■ What to work on
Look through the data below and return each line where "highlight" appears.
START Material to process
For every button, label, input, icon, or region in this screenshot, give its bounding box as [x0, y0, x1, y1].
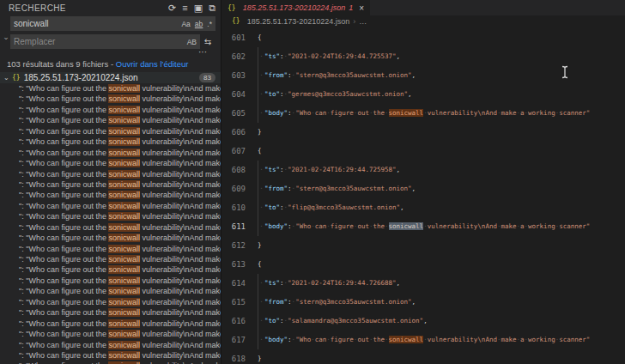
editor-line[interactable]: 604·"to":·"germes@q3mcco35auwcstmt.onion…	[221, 85, 625, 104]
line-number[interactable]: 616	[221, 312, 258, 331]
search-result-row[interactable]: ": "Who can figure out the sonicwall vul…	[0, 83, 221, 94]
editor-line[interactable]: 607{	[221, 142, 625, 161]
line-number[interactable]: 607	[221, 142, 258, 161]
search-result-row[interactable]: ": "Who can figure out the sonicwall vul…	[0, 361, 221, 364]
breadcrumb-more[interactable]: …	[359, 17, 367, 26]
search-result-row[interactable]: ": "Who can figure out the sonicwall vul…	[0, 254, 221, 264]
search-result-row[interactable]: ": "Who can figure out the sonicwall vul…	[0, 148, 221, 158]
search-result-row[interactable]: ": "Who can figure out the sonicwall vul…	[0, 126, 221, 136]
search-result-row[interactable]: ": "Who can figure out the sonicwall vul…	[0, 105, 221, 115]
editor-line[interactable]: 611·"body":·"Who·can·figure·out·the·soni…	[221, 217, 625, 236]
editor-line[interactable]: 606}	[221, 123, 625, 142]
whitespace-dot: ·	[497, 109, 501, 117]
close-icon[interactable]: ×	[359, 3, 364, 13]
match-highlight: sonicwall	[108, 255, 140, 264]
editor-line[interactable]: 616·"to":·"salamandra@q3mcco35auwcstmt.o…	[221, 312, 625, 331]
editor-line[interactable]: 610·"to":·"flip@q3mcco35auwcstmt.onion",	[221, 198, 625, 217]
editor-line[interactable]: 605·"body":·"Who·can·figure·out·the·soni…	[221, 104, 625, 123]
refresh-icon[interactable]: ⟳	[168, 3, 176, 13]
tab-json-file[interactable]: {} 185.25.51.173-20210224.json 1 ×	[221, 0, 370, 15]
search-result-row[interactable]: ": "Who can figure out the sonicwall vul…	[0, 190, 221, 200]
editor-line[interactable]: 603·"from":·"stern@q3mcco35auwcstmt.onio…	[221, 66, 625, 85]
editor-line[interactable]: 613{	[221, 255, 625, 274]
replace-all-icon[interactable]: ⇆	[200, 37, 215, 46]
match-highlight: sonicwall	[108, 84, 140, 93]
line-number[interactable]: 601	[221, 28, 258, 47]
whitespace-dot: ·	[369, 109, 373, 117]
whole-word-icon[interactable]: ab	[195, 20, 203, 28]
code-token: "Who·can·figure·out·the·	[295, 109, 388, 117]
line-number[interactable]: 606	[221, 123, 258, 142]
search-result-row[interactable]: ": "Who can figure out the sonicwall vul…	[0, 222, 221, 233]
search-result-row[interactable]: ": "Who can figure out the sonicwall vul…	[0, 244, 221, 254]
search-result-row[interactable]: ": "Who can figure out the sonicwall vul…	[0, 158, 221, 168]
editor-line[interactable]: 618}	[221, 349, 625, 364]
search-result-row[interactable]: ": "Who can figure out the sonicwall vul…	[0, 201, 221, 211]
toggle-search-details-icon[interactable]: ···	[10, 49, 215, 57]
search-result-row[interactable]: ": "Who can figure out the sonicwall vul…	[0, 307, 221, 318]
open-in-editor-icon[interactable]: ⧉	[209, 3, 215, 13]
whitespace-dot: ·	[311, 109, 315, 117]
result-text: ": "Who can figure out the	[19, 245, 108, 253]
search-input[interactable]	[10, 19, 181, 28]
editor-line[interactable]: 608·"ts":·"2021-02-24T16:29:44.725958",	[221, 161, 625, 179]
editor-line[interactable]: 609·"from":·"stern@q3mcco35auwcstmt.onio…	[221, 179, 625, 198]
line-number[interactable]: 612	[221, 236, 258, 255]
code-token: "body"	[264, 336, 288, 343]
open-in-editor-link[interactable]: Ouvrir dans l'éditeur	[116, 59, 189, 69]
search-result-row[interactable]: ": "Who can figure out the sonicwall vul…	[0, 297, 221, 307]
line-number[interactable]: 608	[221, 161, 258, 179]
search-result-row[interactable]: ": "Who can figure out the sonicwall vul…	[0, 264, 221, 275]
search-result-row[interactable]: ": "Who can figure out the sonicwall vul…	[0, 276, 221, 286]
search-result-row[interactable]: ": "Who can figure out the sonicwall vul…	[0, 211, 221, 221]
search-result-row[interactable]: ": "Who can figure out the sonicwall vul…	[0, 318, 221, 329]
chevron-right-icon: ›	[353, 17, 355, 26]
editor-line[interactable]: 614·"ts":·"2021-02-24T16:29:44.726688",	[221, 274, 625, 293]
editor-line[interactable]: 602·"ts":·"2021-02-24T16:29:44.725537",	[221, 47, 625, 66]
search-result-row[interactable]: ": "Who can figure out the sonicwall vul…	[0, 169, 221, 179]
search-result-row[interactable]: ": "Who can figure out the sonicwall vul…	[0, 286, 221, 296]
search-result-row[interactable]: ": "Who can figure out the sonicwall vul…	[0, 136, 221, 147]
code-token: :·	[288, 222, 295, 230]
search-result-row[interactable]: ": "Who can figure out the sonicwall vul…	[0, 350, 221, 361]
match-highlight: sonicwall	[108, 245, 140, 253]
new-search-editor-icon[interactable]: ▣	[194, 3, 203, 13]
line-number[interactable]: 603	[221, 66, 258, 85]
search-result-row[interactable]: ": "Who can figure out the sonicwall vul…	[0, 94, 221, 104]
replace-input[interactable]	[10, 37, 187, 46]
breadcrumb-file[interactable]: 185.25.51.173-20210224.json	[247, 17, 350, 26]
line-number[interactable]: 604	[221, 85, 258, 104]
result-text: vulnerability\nAnd make a working s...	[140, 265, 221, 274]
search-result-row[interactable]: ": "Who can figure out the sonicwall vul…	[0, 179, 221, 190]
result-text: ": "Who can figure out the	[19, 223, 108, 232]
file-result-header[interactable]: ⌄ {} 185.25.51.173-20210224.json 83	[0, 72, 221, 83]
line-number[interactable]: 611	[221, 217, 258, 236]
line-number[interactable]: 605	[221, 104, 258, 123]
line-number[interactable]: 602	[221, 47, 258, 66]
toggle-replace-button[interactable]: ⌄	[2, 16, 10, 57]
code-token: ·	[258, 274, 264, 293]
code-token: {	[258, 147, 262, 155]
search-result-row[interactable]: ": "Who can figure out the sonicwall vul…	[0, 233, 221, 243]
whitespace-dot: ·	[423, 109, 428, 117]
match-case-icon[interactable]: Aa	[181, 20, 190, 28]
line-number[interactable]: 614	[221, 274, 258, 293]
search-result-row[interactable]: ": "Who can figure out the sonicwall vul…	[0, 340, 221, 350]
line-number[interactable]: 613	[221, 255, 258, 274]
regex-icon[interactable]: .*	[207, 20, 212, 28]
clear-results-icon[interactable]: ≡	[182, 3, 187, 13]
code-area[interactable]: 601{602·"ts":·"2021-02-24T16:29:44.72553…	[221, 27, 625, 364]
line-number[interactable]: 609	[221, 179, 258, 198]
line-number[interactable]: 615	[221, 293, 258, 312]
preserve-case-icon[interactable]: AB	[187, 38, 197, 46]
search-result-row[interactable]: ": "Who can figure out the sonicwall vul…	[0, 329, 221, 339]
line-number[interactable]: 618	[221, 349, 258, 364]
match-highlight: sonicwall	[108, 149, 140, 157]
editor-line[interactable]: 601{	[221, 28, 625, 47]
editor-line[interactable]: 617·"body":·"Who·can·figure·out·the·soni…	[221, 331, 625, 349]
editor-line[interactable]: 615·"from":·"stern@q3mcco35auwcstmt.onio…	[221, 293, 625, 312]
line-number[interactable]: 617	[221, 331, 258, 349]
search-result-row[interactable]: ": "Who can figure out the sonicwall vul…	[0, 115, 221, 125]
line-number[interactable]: 610	[221, 198, 258, 217]
editor-line[interactable]: 612}	[221, 236, 625, 255]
END Material to process
■ Completed task
match-highlight: sonicwall	[108, 255, 140, 264]
match-highlight: sonicwall	[108, 84, 140, 93]
match-highlight: sonicwall	[108, 245, 140, 253]
match-highlight: sonicwall	[108, 149, 140, 157]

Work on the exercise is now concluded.